I was initially rather skeptical about the very idea of lectures, since it brought to mind large lecture halls and boring presentations. But I find (at least within the faculty of English) that the lecturers are so capable and artful with their turns of phrase, and so completely full of content that an hour passes by with amazing rapidity. I understand now how full term can be a mere 8 weeks. The quality and quantity of information during those weeks must be massive.

I have four finely-written pages of notes --I will have to move to Tinderbox, if I am to keep up, although I actually write in some cases faster than I type, since typing tends toward transcription rather than the adaptive rephrasing/summary which is required by the slower process of handwriting-- but here are some ideas culled from the lectures.

  • The idea that the universe began with words is quite radical. It is one thing to describe something which already exists, but how can language describe the very things which give words their meanings in our minds?
  • Tragedy (and I suppose much of literature) brings moral ideas to specific situations. Tragedy from the past reminds us that the idea of social progress is in some ways naive; humanity still faces the same deep problems with which the ancient Greeks struggled.
  • What is criticism? Giving reasons for our reactions to something. Why do it? Why seek others' responses?
    • To gain assurance that we share a common experience
    • To find ideas unique to others, thus improving our world view
  • "Good criticism holds moral and technical qualities of literature in tension" --D.S. Logan
  • "We read literature to modify our modes of experience and -- I'm sticking my neck out here -- live better." -- D.S. Logan
  • More Logan: Why study literature and engage in practical criticism?
    • To help us get the full significance of communication
    • To guard us from being duped
    • To sharpen our historical insight (history is most immediate, most alive through the literature of a time)
    • To become aware of the limitations of the ideas of our own age through the discovery and evaluation of the attitudes and assumptions of the past.
  • Just like science, literary studies strive for a consensus which it knows will never be reached, but which produces a swath of interesting and useful ideas in its path.

and my personal favorite:

  • Stupidity and perceptiveness coalesce in interesting ways. (D. S. Logan)

Matriculation Service
Thursday, 5 Oct 2006 :-: ["Permalink"]

The matriculation service, held in the chapel on Tuesday night, was amazing. The president spoke, we sang hymns, heard the choir perform Britten's "Te Deum," and even were treated to a quote by Douglas Adams,

If human beings don't keep exercising their lips, he thought, their mouths probably sizee up. After a few months' consideration and observation he abandoned this theory in favor of a new one. If they don't keep on exercising their lips, he thought, their brains start working.

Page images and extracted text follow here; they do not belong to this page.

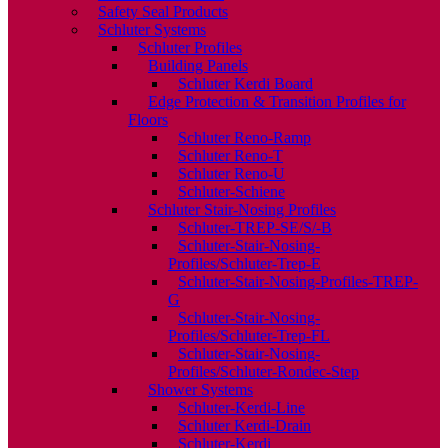
Safety Seal Products
Schluter Systems
Schluter Profiles
Building Panels
Schluter Kerdi Board
Edge Protection & Transition Profiles for
Floors
Schluter Reno-Ramp
Schluter Reno-T
Schluter Reno-U
Schluter-Schiene
Schluter Stair-Nosing Profiles
Schluter-TREP-SE/S/-B
Schluter-Stair-Nosing-
Profiles/Schluter-Trep-E
Schluter-Stair-Nosing-Profiles-TREP-
G
Schluter-Stair-Nosing-
Profiles/Schluter-Trep-FL
Schluter-Stair-Nosing-
Profiles/Schluter-Rondec-Step
Shower Systems
Schluter-Kerdi-Line
Schluter Kerdi-Drain
Schluter-Kerdi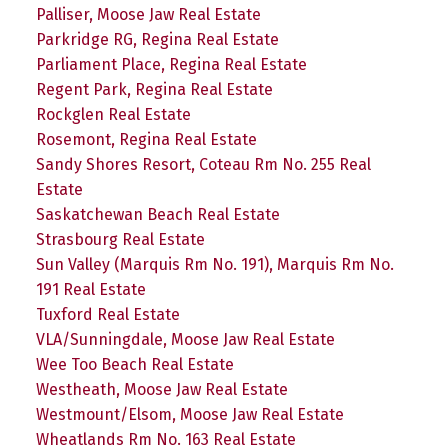
Palliser, Moose Jaw Real Estate
Parkridge RG, Regina Real Estate
Parliament Place, Regina Real Estate
Regent Park, Regina Real Estate
Rockglen Real Estate
Rosemont, Regina Real Estate
Sandy Shores Resort, Coteau Rm No. 255 Real
Estate
Saskatchewan Beach Real Estate
Strasbourg Real Estate
Sun Valley (Marquis Rm No. 191), Marquis Rm No.
191 Real Estate
Tuxford Real Estate
VLA/Sunningdale, Moose Jaw Real Estate
Wee Too Beach Real Estate
Westheath, Moose Jaw Real Estate
Westmount/Elsom, Moose Jaw Real Estate
Wheatlands Rm No. 163 Real Estate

Human beings, who are almost unique in having the ability to learn from the experience of others, are also remarkable for their apparent disinclination to do so.

It is a rare mind indeed that can render the hitherto non-existent blindingly obvious. The cry 'I could have thought of that' is a very popular and misleading one, for the fact is that they didn't, and a very significant and revealing fact it is too.

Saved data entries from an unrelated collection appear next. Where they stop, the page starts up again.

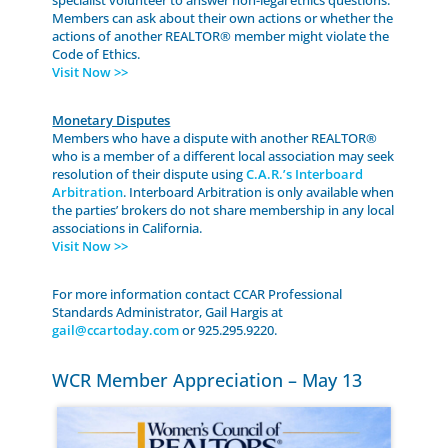
Members can ask about their own actions or whether the
actions of another REALTOR® member might violate the
Code of Ethics.
Visit Now >>
Monetary Disputes
Members who have a dispute with another REALTOR®
who is a member of a different local association may seek
resolution of their dispute using
C.A.R.’s Interboard
Arbitration
. Interboard Arbitration is only available when
the parties’ brokers do not share membership in any local
associations in California.
Visit Now >>
For more information contact CCAR Professional
Standards Administrator, Gail Hargis at
gail@ccartoday.com
or 925.295.9220.
WCR Member Appreciation – May 13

(at this point, the chaplain Clive, noted, "Mind the size of a planet, indeed". I think only one other person got the reference, but we were both trying very hard not to laugh.)

What a way to begin the term! The scripture passages were from I Corinthians 13 and Luke 12.

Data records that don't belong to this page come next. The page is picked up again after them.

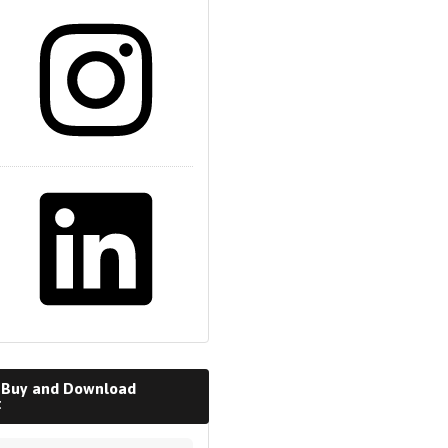
m
 Buy and Download
t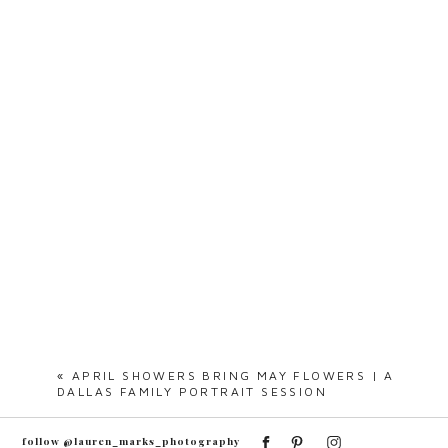
«
APRIL SHOWERS BRING MAY FLOWERS | A
DALLAS FAMILY PORTRAIT SESSION
follow @lauren_marks_photography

When I was a child, I spoke like a child, I thought like a child, I reasoned like a child; when I became an adult, I put an end to childish ways. For now we see in a mirror, dimly, but then we will see face to face. Now I know only in part; then I will know fully, even as I have been fully known. And now faith, hope, and love abide, these three; and the greatest of these is love.

** * **

He said to his disciplies, 'Therefore I tell you, do not worry about your life, what you will eat, or about your body, what you will wear. For life is more than food, and the body more than clothing. Consider the ravens: they neither sow nor reap, they have neither storehouse nor barn, and yet God feeds them. Of how much more value are you than the birds! And can any of you by worrying add a single hour to your span of life? If then you are not able to do so small a thing as that, why do you worry about the rest? Consider the lilies, how they grow: they neither toil nor spin; yet I tell you, even Solomon in all his glory was not clothed like one of these.

We also heard choral music of Brahms ("How lovely are thy dwellings") and the hymn "Now Thank We All Our God," which I had previously used as the theme song for my graduation from high school.

To live in this place, study in this place, develop in this place must be among the most awe-inspiring yet strengthening experiences possible.

for thine is the kingdom, the power and the glory, For ever and ever. Amen.

My First Supervision/Assignment
Sunday, 1 Oct 2006 :-: ["Permalink"]

Today, I received my first assignment, for the Literary Criticism paper. The assignment?

  1. . Pick a poem
  2. . Write a 1,500 word essay about a single word found in the poem.

I can't wait :-). Thanks, Dr. Martin, for all the help on explication.

I'm also to take a look at "7 types of ambiguity" by Empson.


English program background
Sunday, 1 Oct 2006 :-: ["Permalink"]

As an undergraduate, my time will be split among lectures and supervisions. At least two times a day, I will be attending lectures on topics relating to the paper I'm reading. Technically, I am able to attend any lectures I wish in the entire university. In reality, I expect to only go to lectures specifically related to my course -- at least during the first term.

I'm reading for two papers during Michelmas term, so I have one supervision some weeks, and two supervisions on others. During supervisions, I get together with that paper's supervisor and 1-3 other students reading for the paper to discuss the week's readings for about an hour. Then I go into a private session with the supervisor to discuss a paper I have sent him around 48 hours prior.


Education Commences
Sunday, 1 Oct 2006 :-: ["Permalink"]

This week, called Fresher's Week, involves a great number of meetings and orientation sessions. Much partying is had by all, although I have been enjoying quiet times perusing a book or listening to Miles.

Ready to begin.

Dinner in hall is immaculate and delicious.


Education revisited
Sunday, 1 Oct 2006 :-: ["Permalink"]

Yesterday, I asked how to escape the trap of education as an agent of indecision.

After posting to the blog, I opened up the copy of The Intellectual Life of the British Working Class I had just purchased. The answer was right inside; Jonathan Rose very eloquently describes the great liberating and empowering role of literature in the lives of everyday people. Throughout history, countless people of action and consequence (and no doubt many more equally worthy people of which we have never heard) have been opened to a world of learning, ideas, and attainment through the inspiration and enlightenment brought through reading the great works of literature and religion.

Books, of course, are inanimate. To grow, we must take action: read and enjoy books; think and speak and write about them. There are also dangers. On one hand lays the pitfall of becoming a dogmatist uninterested in the growth of others. On the other, the soft marshes of escapist art lure with the pleasant fragrance of decaying minds at ease.

But reading opens new worlds to us, new ideas, new ways of thinking. And the education we find within their frame allows us to step into the picture to live more thoughtfully, more fully.

** * **

More on this later. I have a full week ahead of me. Auditions, inductions, matriculation, photographs, and numerous meetings. But I feel refreshed, ready, and enthusiastic about my studies. If I can keep true to the principles and spirit of true learning within a framework of action and Christian love, roofed with the solid grace of God, I can indeed greet my challenges with a smile.